* **Exercise description**: The expected result is a word-for-word copy of the entries, minus any pictures.

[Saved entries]
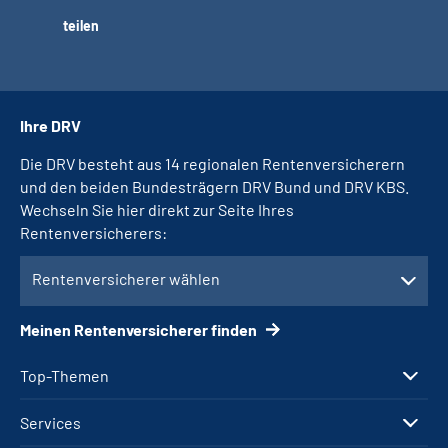
teilen
Ihre DRV
Die DRV besteht aus 14 regionalen Rentenversicherern
und den beiden Bundesträgern DRV Bund und DRV KBS.
Wechseln Sie hier direkt zur Seite Ihres
Rentenversicherers:
Rentenversicherer wählen
Meinen Rentenversicherer finden
Top-Themen
Services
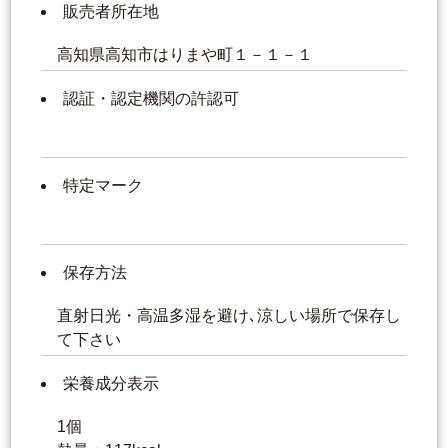
販売者所在地
高知県高知市はりまや町１－１－１
認証・認定機関の許認可
特定マーク
保存方法
直射日光・高温多湿を避け､涼しい場所で保存し
て下さい
栄養成分表示
1個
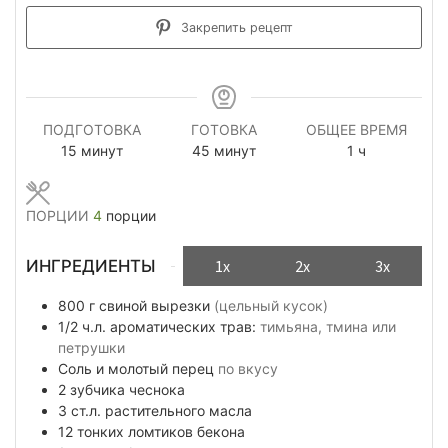
Закрепить рецепт
ПОДГОТОВКА
ГОТОВКА
ОБЩЕЕ ВРЕМЯ
минуты
минуты
час
15
минут
45
минут
1
ч
ПОРЦИИ
4
порции
ИНГРЕДИЕНТЫ
1x
2x
3x
800
г
свиной вырезки
(цельный кусок)
1/2
ч.л.
ароматических трав:
тимьяна, тмина или
петрушки
Соль и молотый перец
по вкусу
2
зубчика
чеснока
3
ст.л.
растительного масла
12
тонких ломтиков
бекона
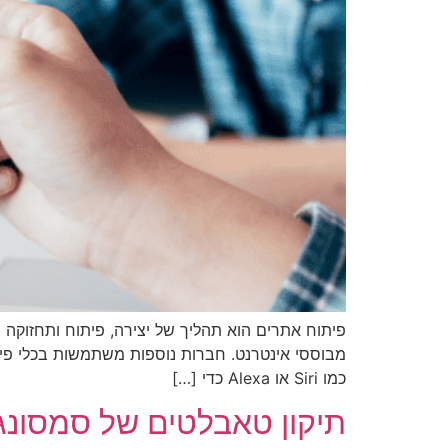
פיתוח אתרים הוא תהליך של יצירה, פיתוח ותחזוקה 
מבוססי אינטרנט. חברות נוספות משתמשות בכלי פית
כמו Siri או Alexa כדי […]
תיקון טאבלטים של סמסונג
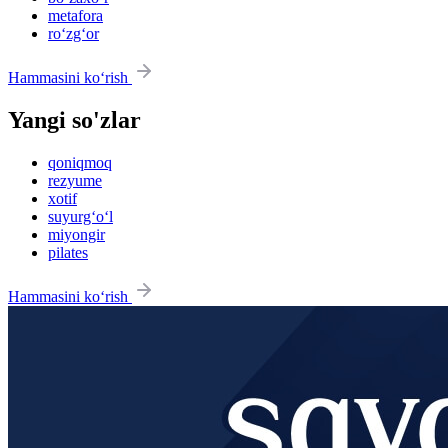
metafora
ro‘zg‘or
Hammasini ko‘rish
Yangi so'zlar
qoniqmoq
rezyume
xotif
suyurg‘o‘l
miyongir
pilates
Hammasini ko‘rish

* **Reply to the exercise**:
teilen
Ihre DRV
Die DRV besteht aus 14 regionalen Rentenversicherern
und den beiden Bundesträgern DRV Bund und DRV KBS.
Wechseln Sie hier direkt zur Seite Ihres
Rentenversicherers:
Rentenversicherer wählen
Meinen Rentenversicherer finden
Top-Themen
Services
販売者所在地
高知県高知市はりまや町１－１－１
認証・認定機関の許認可
特定マーク
保存方法
直射日光・高温多湿を避け､涼しい場所で保存し
て下さい
栄養成分表示
1個
Закрепить рецепт
ПОДГОТОВКА
ГОТОВКА
ОБЩЕЕ ВРЕМЯ
минуты
минуты
час
15
минут
45
минут
1
ч
ПОРЦИИ
4
порции
ИНГРЕДИЕНТЫ
1x
2x
3x
800
г
свиной вырезки
(цельный кусок)
1/2
ч.л.
ароматических трав:
тимьяна, тмина или
петрушки
Соль и молотый перец
по вкусу
2
зубчика
чеснока
3
ст.л.
растительного масла
12
тонких ломтиков
бекона
פיתוח אתרים הוא תהליך של יצירה, פיתוח ותחזוקה 
מבוססי אינטרנט. חברות נוספות משתמשות בכלי פית
כמו Siri או Alexa כדי […]
תיקון טאבלטים של סמסונג
metafora
ro‘zg‘or
Hammasini ko‘rish
Yangi so'zlar
qoniqmoq
rezyume
xotif
suyurg‘o‘l
miyongir
pilates
Hammasini ko‘rish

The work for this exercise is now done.